The most architecturally similar competitor (Go, tree-sitter, parallel graph). P@10 = 0.063 on the 66 tasks it could complete.

Metric	knowing	Gortex	Ratio
P@10	0.207	0.063	3.29x
Index Kubernetes	18.6s	14.2 min	46x
RAM (Kubernetes)	200MB	14GB	70x less
Tasks completed	167/167	66/167	44% failure rate
Re-indexes per query	No (cached)	Yes	N/A

Gortex extracts 23x more edges (6.3M vs 268K for k8s) but re-indexes the entire repo on every query call. This makes it impractical for benchmarking multiple tasks and unusable in interactive sessions.

Repomix (25K stars, pack entire repo)

The brute-force approach: dump the entire repo into the context window. No ranking, no intelligence.

Metric	knowing	Repomix
Tokens for Flask task	~4,000	~300,000
Token efficiency	48x better	baseline
Fits in 8K context?	Yes	No
Fits in 128K context?	Yes	Barely

Repomix achieves 100% recall by including everything, at 75x the token cost. Most models can't fit the output. knowing gives ranked, relevant symbols in tokens that fit any model.

codebase-memory-mcp (2.6K stars, BM25 + semantic edges)

P@10 = 0.107 on Flask. Uses tree-sitter (155 grammars) + BM25 + label boost.

Metric	knowing	codebase-memory
P@10 (Flask+Cargo)	0.207	0.137
Advantage	1.51x	baseline
R@10	0.297	0.145
Query latency	0ms (cached)	2,900ms
Handles k8s/Django	Yes	No (timeout)

codebase-memory's BM25 engine spins at 100% CPU on repos with >40K nodes. Scale:

Repo	codebase-memory	knowing
Flask (15K LOC)	285ms	0ms
Cargo (150K LOC)	~3s	0ms
Django (300K LOC)	hangs (100% CPU)	0ms
VS Code (1M LOC)	hangs (>30s, killed)	0ms
k8s (3.5M LOC)	killed after 5min	2ms

Scale ceiling: ~150K LOC. Any enterprise codebase is unusable.

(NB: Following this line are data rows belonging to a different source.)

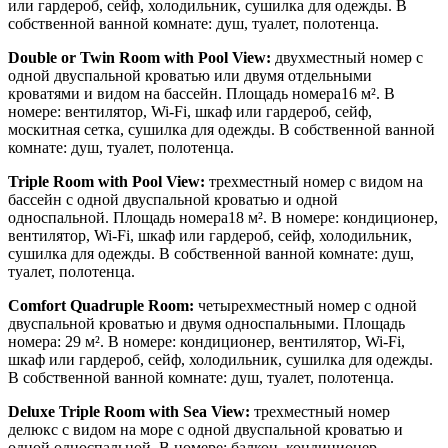
или гардероб, сейф, холодильник, сушилка для одежды. В
собственной ванной комнате: душ, туалет, полотенца.
Double
or
Twin
Room
with
Pool
View
:
двухместный номер с
одной двуспальной кроватью или двумя отдельными
кроватями и видом на бассейн. Площадь номера16 м². В
номере: вентилятор, Wi-Fi, шкаф или гардероб, сейф,
москитная сетка, сушилка для одежды. В собственной ванной
комнате: душ, туалет, полотенца.
Triple
Room
with
Pool
View
:
трехместный номер с видом на
бассейн с одной двуспальной кроватью и одной
односпальной. Площадь номера18 м². В номере: кондиционер,
вентилятор, Wi-Fi, шкаф или гардероб, сейф, холодильник,
сушилка для одежды. В собственной ванной комнате: душ,
туалет, полотенца.
Comfort Quadruple Room:
четырехместный номер с одной
двуспальной кроватью и двумя односпальными. Площадь
номера: 29 м². В номере: кондиционер, вентилятор, Wi-Fi,
шкаф или гардероб, сейф, холодильник, сушилка для одежды.
В собственной ванной комнате: душ, туалет, полотенца.
Deluxe
Triple
Room
with
Sea
View
:
трехместный номер
делюкс с видом на море с одной двуспальной кроватью и
одной односпальной. В номере: балкон, кондиционер,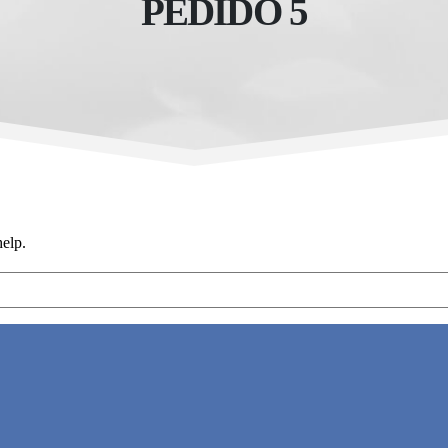
PEDIDO 5
help.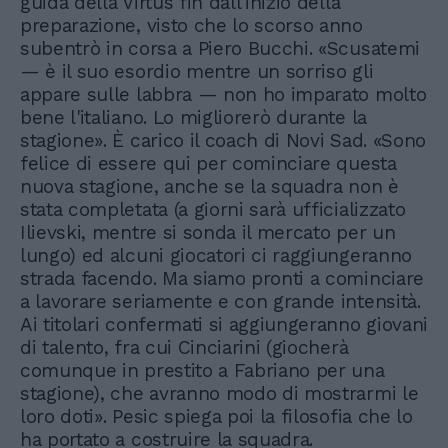
guida della Virtus fin dall'inizio della
preparazione, visto che lo scorso anno
subentrò in corsa a Piero Bucchi. «Scusatemi
— è il suo esordio mentre un sorriso gli
appare sulle labbra — non ho imparato molto
bene l'italiano. Lo migliorerò durante la
stagione». È carico il coach di Novi Sad. «Sono
felice di essere qui per cominciare questa
nuova stagione, anche se la squadra non è
stata completata (a giorni sarà ufficializzato
Ilievski, mentre si sonda il mercato per un
lungo) ed alcuni giocatori ci raggiungeranno
strada facendo. Ma siamo pronti a cominciare
a lavorare seriamente e con grande intensità.
Ai titolari confermati si aggiungeranno giovani
di talento, fra cui Cinciarini (giocherà
comunque in prestito a Fabriano per una
stagione), che avranno modo di mostrarmi le
loro doti». Pesic spiega poi la filosofia che lo
ha portato a costruire la squadra.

Where Each Competitor Dies

Every tool has a breaking point. Only knowing handles the full range.

System	Max viable scale	Failure mode
knowing	unlimited (tested 3.5M LOC)	N/A
codegraph	unlimited (but fails Java/C#)	10/167 task failures
codebase-memory	~150K LOC	100% CPU hang, no response
GitNexus	~150K LOC	OOM (5.7GB RAM), killed after 60min
Gortex	unlimited (impractically slow)	14min index, 14GB RAM
Aider	unlimited (imprecise)	3s/query, can't find new code

CodeGraphContext (KuzuDB)

Cannot perform task-oriented retrieval. Only supports exact name search. Also: 2,159x slower indexing on Flask (215 seconds vs 0.1 seconds). A navigation tool, not a retrieval system.

Where We Lose

Honesty matters. Here's where knowing is weaker:

Dense TypeScript repos (VS Code P@10=0.137): on large TypeScript codebases with generic symbol names, keyword competition is intense (3,000+ matches for "action"). We mitigate this with density-adaptive type-seed preference (auto-enabled on graphs >40K nodes), but VS Code remains the weakest large repo.

Sparse documentation (Cargo P@10=0.132): Rust repos without /// doc comments don't benefit from docstring FTS. The vocabulary gap persists.

First-result accuracy: codegraph sometimes places the single most relevant symbol at rank 1 more often. But it fills positions 2-10 with noise, dragging precision down. If you only need the #1 result, codegraph is competitive. If you need the top-10 to be useful (which agents do), knowing wins.

No Language Server Required

We tested whether running a language server makes results better. It makes them worse.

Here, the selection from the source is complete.